Ayant appris au début de l’année 2008 que j’étais toujours officiellement président du Collectif DOM, je fus obligé de convoquer dans les formes les 10 membres de l’association et de demander quitus de sa gestion à une trésorière dont je n’eus jamais aucune nouvelle. C’est finalement Charles Dagnet qui prit officiellement la présidence le 4 février 2008, dans des conditions régulières attestées par un constat d’huissier, ce qui l’amena a faire bloquer les comptes et à lancer une instance judiciaire aux fins d’obtenir des informations sur la gestion de cette bien curieuse association. Pendant ce temps, deux « hommes de paille » de Patrick Karam - Daniel Dalin et Régine Privat – chantaient les louanges du délégué interministériel au nom du Collectif Dom.
On aurait pu espérer qu’en dépit de ce contexte plus que suspect, Karam ferait néanmoins avancer le dossier des Ultramarins de métropole. En réalité, depuis un an, il a fait tout le contraire. Sa principale activité fut de tenter de se construire un réseau et de régler ses comptes avec les compatriotes qui lui déplaisent, c'est-à-dire à peu près tout le monde. Il n’est pas un jour où je ne reçoive une plainte de quelqu’un qui estime avoir reçu des menaces. Il y a de cela quelques semaines, il m’a même adressé un message d’insultes (via son attachée de presse Béatrice Dhib) où il m’accuse de «puer». Drôle de langage pour quelqu’un qui exerce une mission de service public sous la tutelle du Premier ministre.

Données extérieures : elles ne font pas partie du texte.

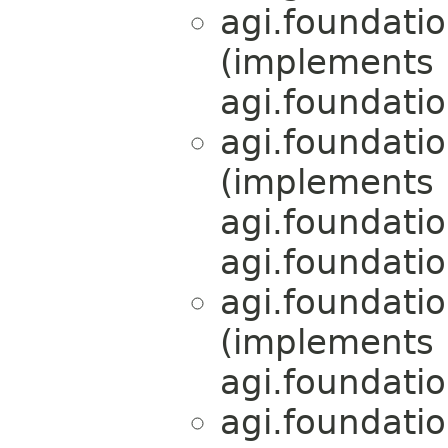
agi.foundati
(implements
agi.foundati
agi.foundati
(implements
agi.foundati
agi.foundati
agi.foundati
(implements
agi.foundati
agi.foundati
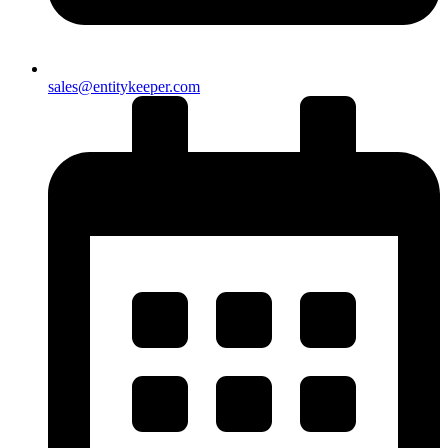
sales@entitykeeper.com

Le bilan est particulièrement accablant. Après un an de gesticulations, on s’aperçoit non seulement que Karam n’a rien fait pour faire baisser les billets d’avion entre la métropole et Paris, ce qui résume à peu près sa mission, mais qu’il a osé présenter un plan pour sacrifier les congés bonifiés auquel les Utramarins sont particulièrement attachés. Sa tentative de s’approprier la mémoire de l’esclavage est pitoyable. Dans de telles conditions, le mieux serait qu’il disparaisse au plus tôt. Le 23 mai est une bonne date. Si tel n’était pas le cas, les soutiens qu’il prétend avoir auprès des békés pourraient bien conduire à une situation que je n’aimerais pas avoir à gérer. L’histoire a montré qu’il n’est pas prudent de jouer avec l’outre-mer.